[Page-level text extractions]
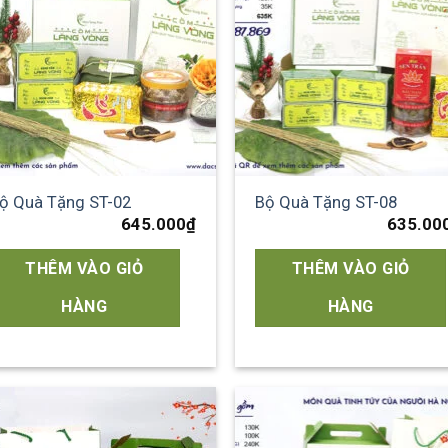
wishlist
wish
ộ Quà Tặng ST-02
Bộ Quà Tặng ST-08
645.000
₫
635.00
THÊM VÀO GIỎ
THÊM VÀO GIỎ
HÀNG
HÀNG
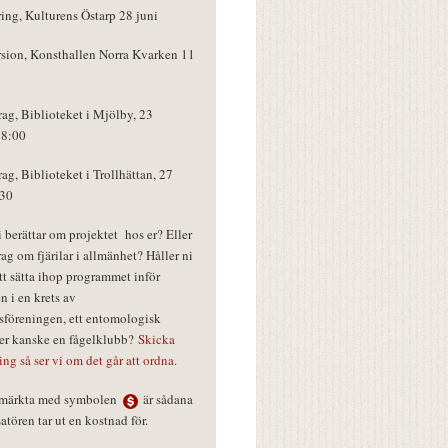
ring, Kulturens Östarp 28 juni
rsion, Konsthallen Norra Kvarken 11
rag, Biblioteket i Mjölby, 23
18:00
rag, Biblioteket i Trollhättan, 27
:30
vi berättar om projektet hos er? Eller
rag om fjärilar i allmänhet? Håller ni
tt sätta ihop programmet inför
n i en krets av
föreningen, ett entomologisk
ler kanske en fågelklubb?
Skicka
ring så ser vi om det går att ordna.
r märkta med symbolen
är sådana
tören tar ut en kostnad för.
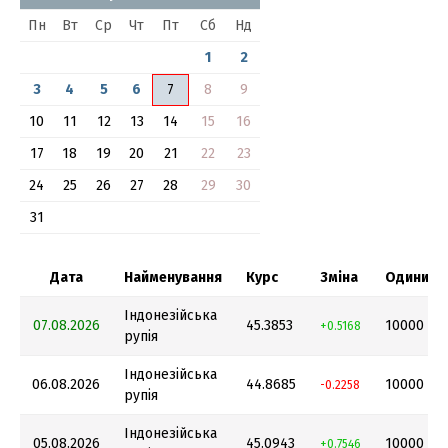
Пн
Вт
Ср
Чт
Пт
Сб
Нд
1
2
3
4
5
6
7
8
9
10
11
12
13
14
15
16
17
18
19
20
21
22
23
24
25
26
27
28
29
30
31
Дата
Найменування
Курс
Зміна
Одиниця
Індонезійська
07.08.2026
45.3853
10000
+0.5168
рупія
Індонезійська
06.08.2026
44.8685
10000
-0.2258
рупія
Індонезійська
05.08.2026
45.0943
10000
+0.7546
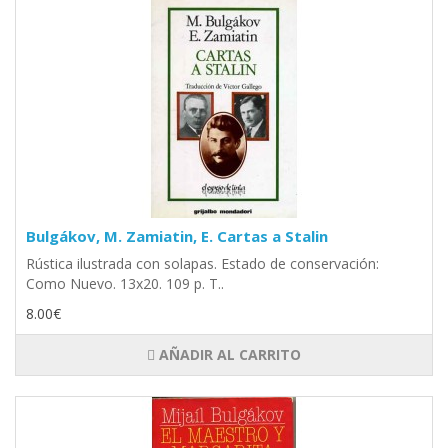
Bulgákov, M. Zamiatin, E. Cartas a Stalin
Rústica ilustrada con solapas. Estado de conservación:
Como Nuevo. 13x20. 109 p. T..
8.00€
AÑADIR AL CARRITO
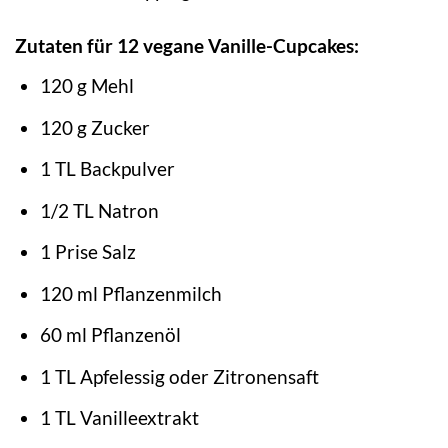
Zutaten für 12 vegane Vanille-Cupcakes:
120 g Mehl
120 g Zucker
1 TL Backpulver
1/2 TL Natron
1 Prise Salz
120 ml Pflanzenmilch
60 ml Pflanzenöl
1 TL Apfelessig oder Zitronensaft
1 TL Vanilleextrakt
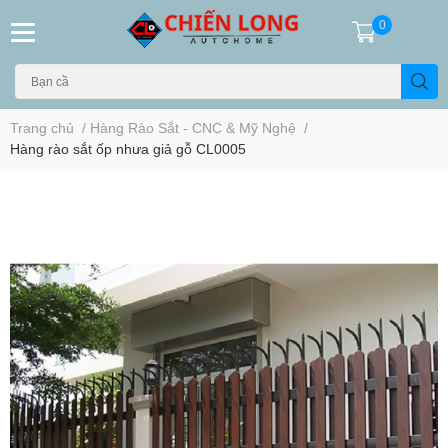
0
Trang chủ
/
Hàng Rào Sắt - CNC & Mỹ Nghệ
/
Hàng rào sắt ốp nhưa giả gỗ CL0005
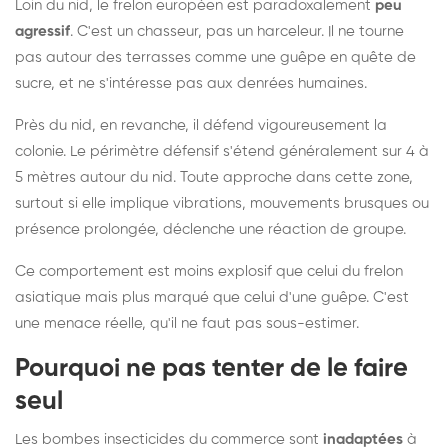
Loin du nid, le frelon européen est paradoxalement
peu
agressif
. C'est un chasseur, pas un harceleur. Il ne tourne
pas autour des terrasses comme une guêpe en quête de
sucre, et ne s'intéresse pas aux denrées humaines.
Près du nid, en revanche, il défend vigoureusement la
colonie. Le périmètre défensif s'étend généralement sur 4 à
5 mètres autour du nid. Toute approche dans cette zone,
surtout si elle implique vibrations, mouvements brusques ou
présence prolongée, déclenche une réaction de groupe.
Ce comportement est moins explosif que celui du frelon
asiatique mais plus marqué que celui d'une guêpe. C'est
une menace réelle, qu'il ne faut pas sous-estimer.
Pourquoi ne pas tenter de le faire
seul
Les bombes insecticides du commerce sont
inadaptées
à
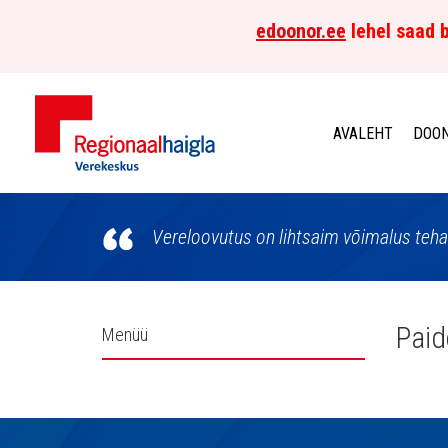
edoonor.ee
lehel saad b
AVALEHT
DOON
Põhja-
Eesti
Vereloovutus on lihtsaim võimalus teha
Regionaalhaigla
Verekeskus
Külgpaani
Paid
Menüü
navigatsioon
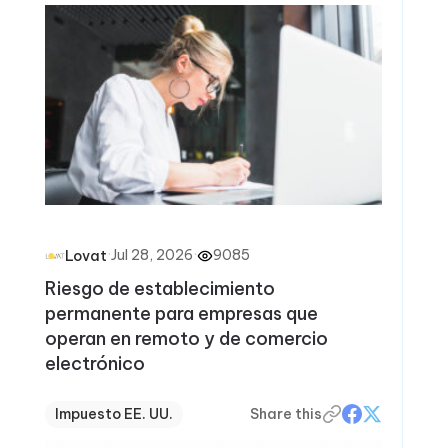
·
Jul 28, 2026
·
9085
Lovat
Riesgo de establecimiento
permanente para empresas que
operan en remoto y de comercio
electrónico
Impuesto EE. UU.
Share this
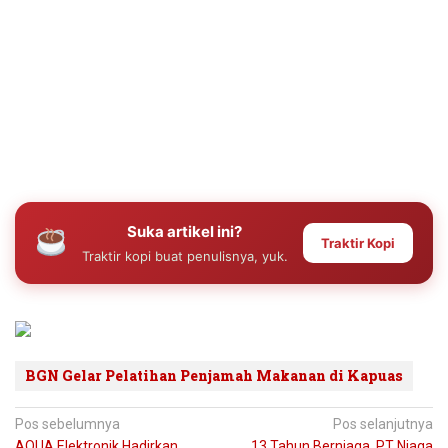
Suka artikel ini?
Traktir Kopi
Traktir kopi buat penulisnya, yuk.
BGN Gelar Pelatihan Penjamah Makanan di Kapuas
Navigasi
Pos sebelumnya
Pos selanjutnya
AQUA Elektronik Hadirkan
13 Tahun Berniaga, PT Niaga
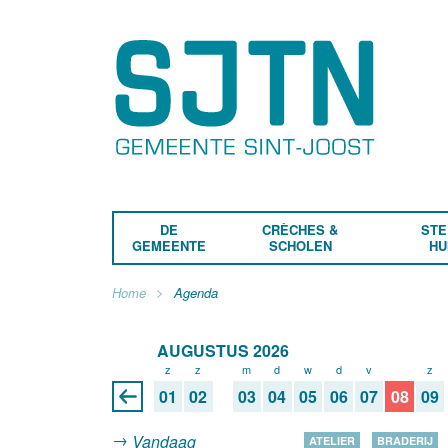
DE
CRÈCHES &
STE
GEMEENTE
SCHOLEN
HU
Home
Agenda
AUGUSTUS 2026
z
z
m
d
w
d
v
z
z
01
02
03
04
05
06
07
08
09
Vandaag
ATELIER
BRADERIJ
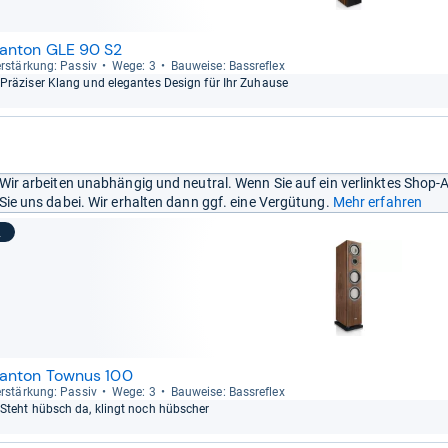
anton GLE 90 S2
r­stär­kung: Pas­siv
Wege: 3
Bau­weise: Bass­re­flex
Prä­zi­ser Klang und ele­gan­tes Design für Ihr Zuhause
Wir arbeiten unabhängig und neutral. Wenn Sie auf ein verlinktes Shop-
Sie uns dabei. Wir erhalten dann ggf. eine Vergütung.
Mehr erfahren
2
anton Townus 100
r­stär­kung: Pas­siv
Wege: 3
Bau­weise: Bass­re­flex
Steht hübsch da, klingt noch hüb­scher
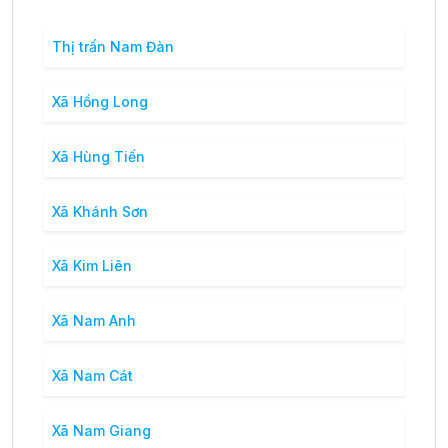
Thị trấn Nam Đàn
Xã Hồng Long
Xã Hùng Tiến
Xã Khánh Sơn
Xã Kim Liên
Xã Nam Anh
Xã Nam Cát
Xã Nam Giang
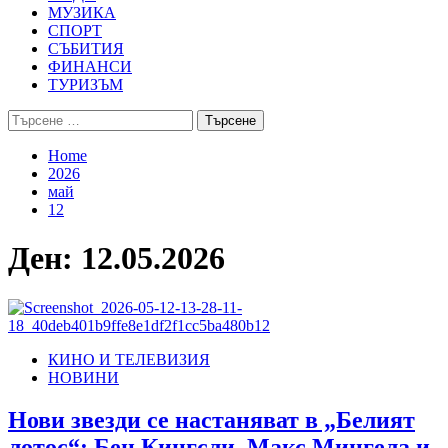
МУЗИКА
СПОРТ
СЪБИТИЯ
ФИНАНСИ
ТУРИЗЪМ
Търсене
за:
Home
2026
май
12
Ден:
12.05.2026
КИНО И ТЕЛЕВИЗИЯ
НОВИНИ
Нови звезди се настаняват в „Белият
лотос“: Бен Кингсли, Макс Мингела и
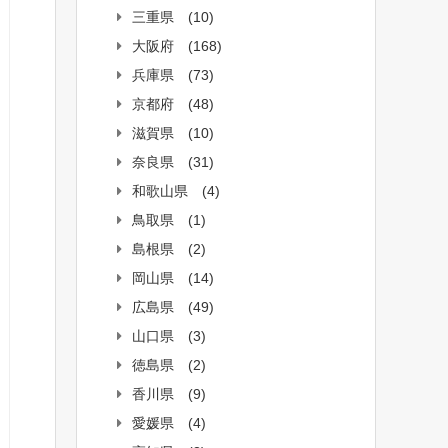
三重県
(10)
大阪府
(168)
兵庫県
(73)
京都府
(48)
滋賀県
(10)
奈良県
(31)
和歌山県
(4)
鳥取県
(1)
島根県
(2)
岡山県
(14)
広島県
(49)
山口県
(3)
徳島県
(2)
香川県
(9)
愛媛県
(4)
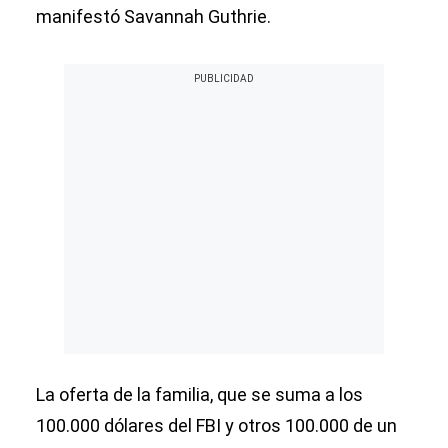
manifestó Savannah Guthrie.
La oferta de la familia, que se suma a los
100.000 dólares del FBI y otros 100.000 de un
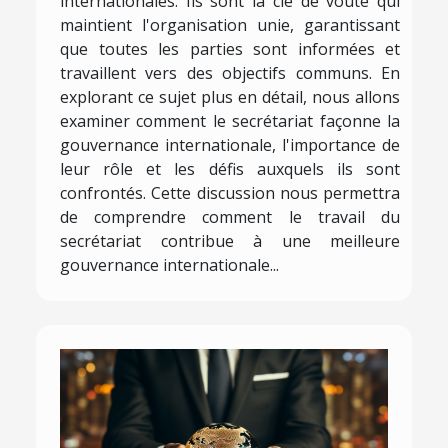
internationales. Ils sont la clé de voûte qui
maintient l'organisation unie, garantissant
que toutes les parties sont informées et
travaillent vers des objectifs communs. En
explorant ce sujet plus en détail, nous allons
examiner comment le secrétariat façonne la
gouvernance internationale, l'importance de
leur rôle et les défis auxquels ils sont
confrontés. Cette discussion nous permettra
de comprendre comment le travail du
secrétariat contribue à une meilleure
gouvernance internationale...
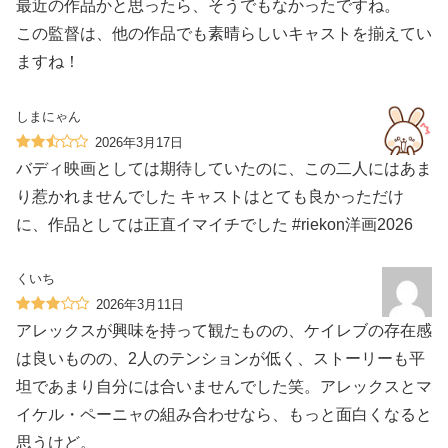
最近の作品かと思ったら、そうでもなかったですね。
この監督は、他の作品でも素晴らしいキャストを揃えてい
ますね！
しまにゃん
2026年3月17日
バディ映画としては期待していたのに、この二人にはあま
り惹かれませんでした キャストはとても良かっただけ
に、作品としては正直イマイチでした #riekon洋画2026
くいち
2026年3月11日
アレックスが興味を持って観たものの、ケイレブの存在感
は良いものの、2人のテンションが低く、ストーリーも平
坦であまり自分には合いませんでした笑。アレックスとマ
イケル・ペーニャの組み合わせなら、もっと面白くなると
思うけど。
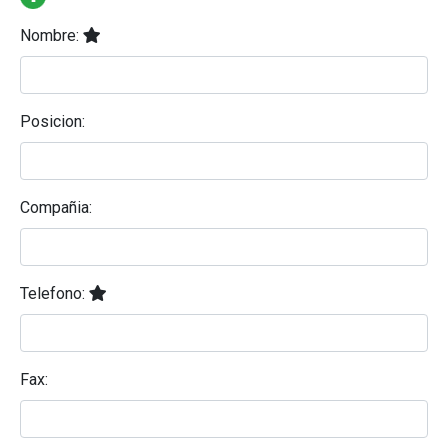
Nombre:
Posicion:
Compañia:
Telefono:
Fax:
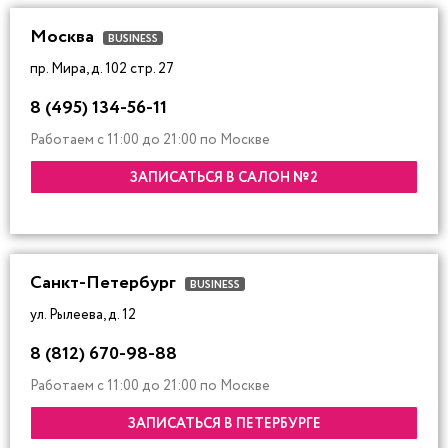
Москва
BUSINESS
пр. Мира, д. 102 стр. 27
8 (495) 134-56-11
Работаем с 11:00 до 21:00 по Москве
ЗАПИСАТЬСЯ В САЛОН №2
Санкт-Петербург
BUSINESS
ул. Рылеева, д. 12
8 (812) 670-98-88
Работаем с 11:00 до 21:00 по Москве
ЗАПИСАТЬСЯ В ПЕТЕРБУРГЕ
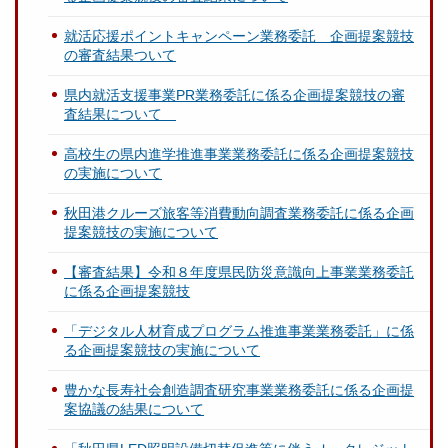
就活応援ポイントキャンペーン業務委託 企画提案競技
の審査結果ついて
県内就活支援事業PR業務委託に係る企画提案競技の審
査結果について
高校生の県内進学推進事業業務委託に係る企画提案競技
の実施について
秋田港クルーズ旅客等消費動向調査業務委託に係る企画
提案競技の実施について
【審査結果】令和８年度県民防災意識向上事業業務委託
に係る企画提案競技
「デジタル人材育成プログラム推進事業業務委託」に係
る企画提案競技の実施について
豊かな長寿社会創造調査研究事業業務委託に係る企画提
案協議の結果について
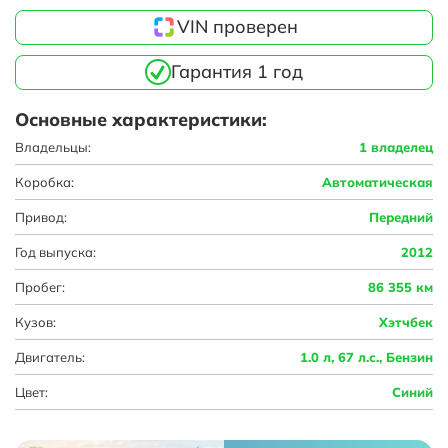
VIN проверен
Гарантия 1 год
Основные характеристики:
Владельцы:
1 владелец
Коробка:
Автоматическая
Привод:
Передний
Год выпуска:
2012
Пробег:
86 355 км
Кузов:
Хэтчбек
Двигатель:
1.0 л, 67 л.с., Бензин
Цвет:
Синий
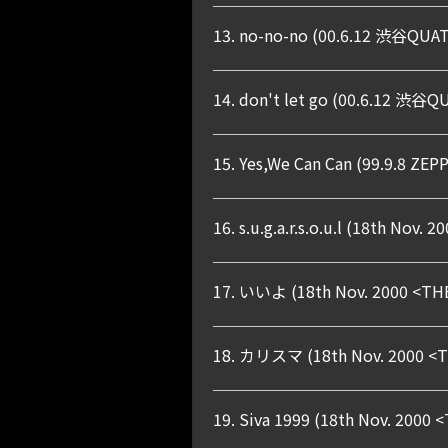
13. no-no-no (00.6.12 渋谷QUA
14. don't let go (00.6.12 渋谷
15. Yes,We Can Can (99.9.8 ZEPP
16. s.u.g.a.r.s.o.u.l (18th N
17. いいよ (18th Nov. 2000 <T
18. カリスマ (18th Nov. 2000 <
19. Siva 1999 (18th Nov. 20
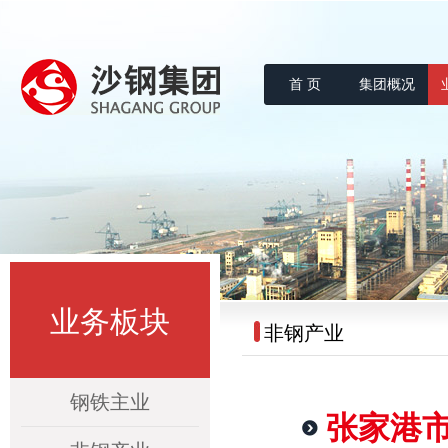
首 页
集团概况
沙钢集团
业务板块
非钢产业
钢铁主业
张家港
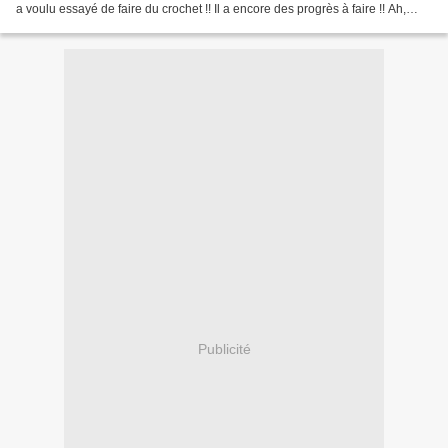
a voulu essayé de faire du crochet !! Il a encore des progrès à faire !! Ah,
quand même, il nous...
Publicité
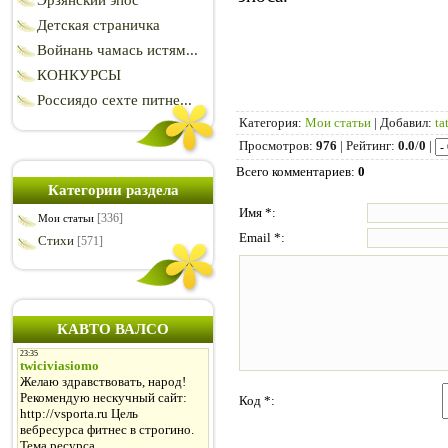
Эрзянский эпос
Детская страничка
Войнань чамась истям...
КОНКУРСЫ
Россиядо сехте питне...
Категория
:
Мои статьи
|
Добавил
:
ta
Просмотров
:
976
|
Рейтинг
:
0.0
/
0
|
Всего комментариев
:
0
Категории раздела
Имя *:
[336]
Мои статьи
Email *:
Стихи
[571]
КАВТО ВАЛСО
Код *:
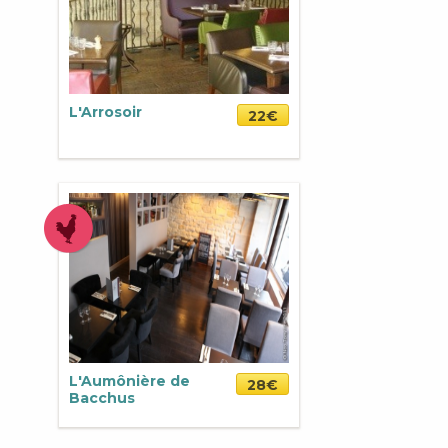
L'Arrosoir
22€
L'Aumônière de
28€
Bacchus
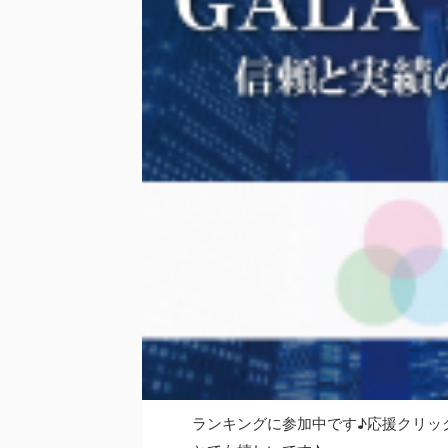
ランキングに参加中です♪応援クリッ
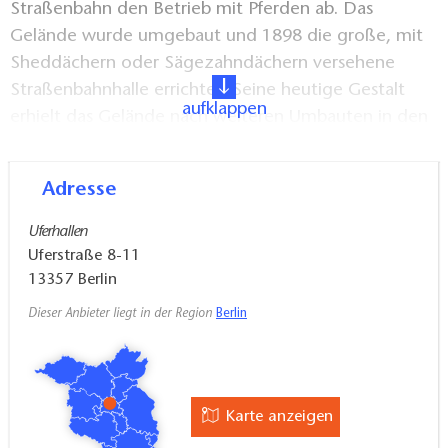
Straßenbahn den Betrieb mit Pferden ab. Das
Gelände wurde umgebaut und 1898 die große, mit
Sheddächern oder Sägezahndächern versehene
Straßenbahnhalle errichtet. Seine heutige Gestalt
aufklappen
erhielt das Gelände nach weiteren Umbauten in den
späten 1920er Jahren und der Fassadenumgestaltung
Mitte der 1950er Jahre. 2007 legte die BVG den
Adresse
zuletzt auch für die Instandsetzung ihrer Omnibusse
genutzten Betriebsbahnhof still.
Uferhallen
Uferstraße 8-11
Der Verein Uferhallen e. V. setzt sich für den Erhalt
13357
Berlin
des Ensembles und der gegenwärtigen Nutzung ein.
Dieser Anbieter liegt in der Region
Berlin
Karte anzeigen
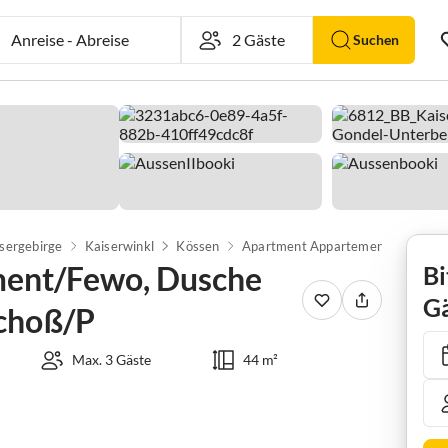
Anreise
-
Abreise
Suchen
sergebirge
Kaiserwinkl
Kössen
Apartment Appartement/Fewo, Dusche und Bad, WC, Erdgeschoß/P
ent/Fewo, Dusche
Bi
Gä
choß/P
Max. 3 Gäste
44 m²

**Task prompt:**
For every line in the entries above that contains "comment", add one to a count, and give that number by itself.

**Solution to the problem:**
2